In my free time, I help run a small Mastodon server for roughly six hundred queer leatherfolk. When a new member signs up, we require them to write a short application—just a sentence or two. There’s a small text box in the signup form which says:
Please tell us a bit about yourself and your connection to queer leather/kink/BDSM. What kind of play or gear gets you going?
This serves a few purposes. First, it maintains community focus. Before this question, we were flooded with signups from straight, vanilla people who wandered in to the bar (so to speak), and that made things a little awkward. Second, the application establishes a baseline for people willing and able to read text. This helps in getting people to follow server policy and talk to moderators when needed. Finally, it is remarkably effective at keeping out spammers. In almost six years of operation, we’ve had only a handful of spam accounts.
I was talking about this with Erin Kissane last year, as she and Darius Kazemi conducted research for their report on Fediverse governance. We shared a fear that Large Language Models (LLMs) would lower the cost of sophisticated, automated spam and harassment campaigns against small servers like ours in ways we simply couldn’t defend against.
Question: what would happen if the server implemented something like Anubis on the application and/or create post pages? Would that not block most bots from completing these forms? Is that just not feasible at our scale?
I think Anubis is really focused on scraper-bots feeding AI models, rather than posting bots. It’s based on requests to non-standard endpoints in your own app, which you specify for Anubis in a couple places (e.g. leaving out of /robots.txt or /.well-known).
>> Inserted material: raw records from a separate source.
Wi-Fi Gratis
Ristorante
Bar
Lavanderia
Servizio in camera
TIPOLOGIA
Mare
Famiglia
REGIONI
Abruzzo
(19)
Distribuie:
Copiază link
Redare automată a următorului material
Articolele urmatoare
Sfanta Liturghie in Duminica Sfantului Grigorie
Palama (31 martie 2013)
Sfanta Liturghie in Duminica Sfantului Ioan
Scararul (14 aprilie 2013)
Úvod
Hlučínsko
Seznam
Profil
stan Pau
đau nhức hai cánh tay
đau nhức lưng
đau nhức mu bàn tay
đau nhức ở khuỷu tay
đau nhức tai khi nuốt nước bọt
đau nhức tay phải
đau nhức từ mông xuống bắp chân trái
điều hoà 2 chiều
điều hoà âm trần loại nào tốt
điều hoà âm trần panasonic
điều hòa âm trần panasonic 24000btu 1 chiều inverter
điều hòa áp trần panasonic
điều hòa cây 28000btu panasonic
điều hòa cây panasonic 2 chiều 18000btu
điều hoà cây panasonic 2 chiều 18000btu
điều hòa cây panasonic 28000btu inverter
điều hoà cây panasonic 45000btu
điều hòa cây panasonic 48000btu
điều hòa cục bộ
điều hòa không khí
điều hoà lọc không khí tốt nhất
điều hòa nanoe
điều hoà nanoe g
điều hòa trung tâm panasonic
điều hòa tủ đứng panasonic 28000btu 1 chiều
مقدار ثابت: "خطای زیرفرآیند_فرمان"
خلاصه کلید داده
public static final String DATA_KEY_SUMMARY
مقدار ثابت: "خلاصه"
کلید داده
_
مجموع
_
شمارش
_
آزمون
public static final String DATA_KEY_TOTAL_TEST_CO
If you’re using e.g. a python bot that uses headless chromium executing JS to post stuff, you’re probably going to code in known-good endpoints for comments and posts, rather than hitting random ones like a scraper bot would.
Anubis is good for stopping the n-request-per-second spamming of scrapers, but not so much for just blocking non-human bots that post at normal rates.
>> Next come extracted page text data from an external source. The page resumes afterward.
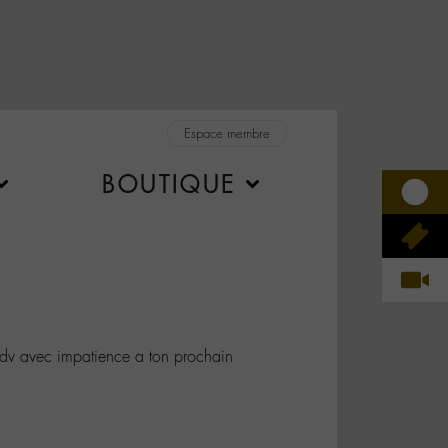
Espace membre
BOUTIQUE
v avec impatience a ton prochain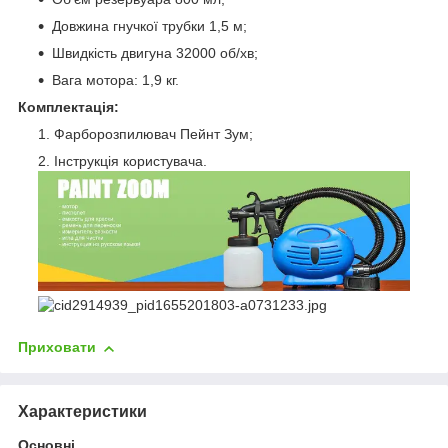
Довжина гнучкої трубки 1,5 м;
Швидкість двигуна 32000 об/хв;
Вага мотора: 1,9 кг.
Комплектація:
Фарборозпилювач Пейнт Зум;
Інструкція користувача.
Приховати
Характеристики
Основні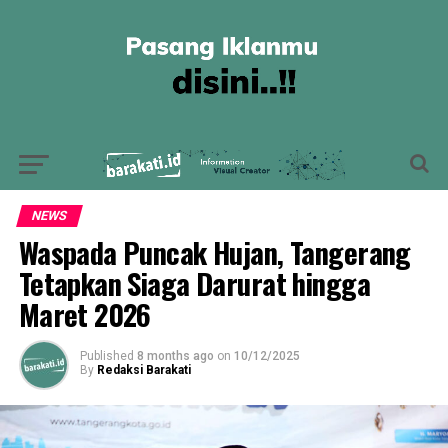
NEWS
Waspada Puncak Hujan, Tangerang
Tetapkan Siaga Darurat hingga
Maret 2026
Published
8 months ago
on
10/12/2025
By
Redaksi Barakati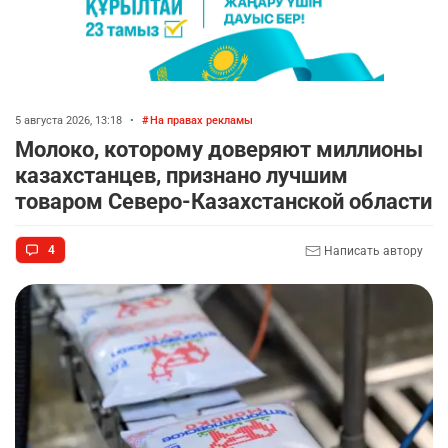
5 августа 2026, 13:18
•
На правах рекламы
Молоко, которому доверяют миллионы
казахстанцев, признано лучшим
товаром Северо-Казахстанской области
4
Написать автору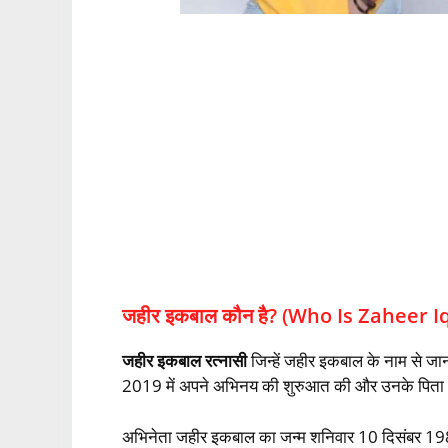
जहीर इकबाल कौन है? (Who Is Zaheer I
जहीर इकबाल रत्नासी
जिन्हें जहीर इकबाल के नाम से जा
2019 में अपने अभिनय की शुरुआत की और उनके पित
अभिनेता जहीर इकबाल का जन्म शनिवार 10 दिसंबर 1988 को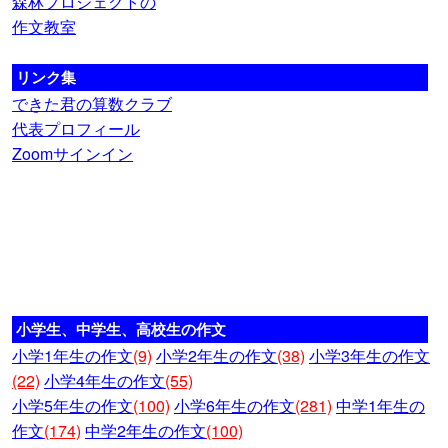
森林プロジェクトの
作文教室
リンク集
できた君の算数クラブ
代表プロフィール
Zoomサインイン
小学生、中学生、高校生の作文
小学1年生の作文
(9)
小学2年生の作文
(38)
小学3年生の作文
(22)
小学4年生の作文
(55)
小学5年生の作文
(100)
小学6年生の作文
(281)
中学1年生の
作文
(174)
中学2年生の作文
(100)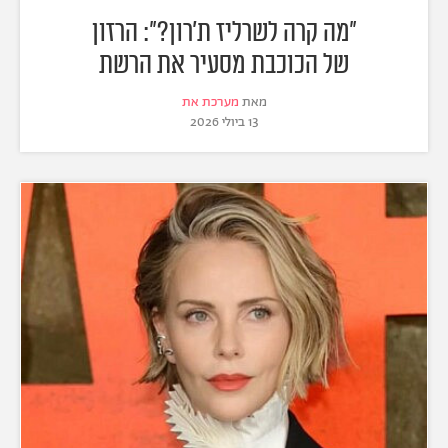
"מה קרה לשרליז ת'רון?": הרזון
של הכוכבת מסעיר את הרשת
מאת
מערכת את
13 ביולי 2026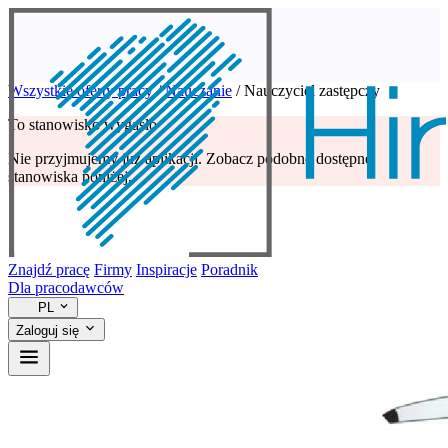
Wszystkie oferty pracy
/
Nauczanie
/
Nauczyciel zastępczy
To stanowisko wygasło
Nie przyjmujemy już aplikacji. Zobacz podobne dostępne
stanowiska poniżej.
Znajdź pracę
Firmy
Inspiracje
Poradnik
Dla pracodawców
PL
Zaloguj się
My last employer was a Fortune 50, and we did automation detection through behavioral mapping, like posting locations, times, and even word patterns (a very cool experimental project that I got to work on, which used a database of normalized English word frequency to detect bots based on language that was too-similar across users, or even too “perfect”, though this was only used as an indicator and never considered definitive). It is extremely difficult to detect human-impersonating bots based on raw network traffic alone.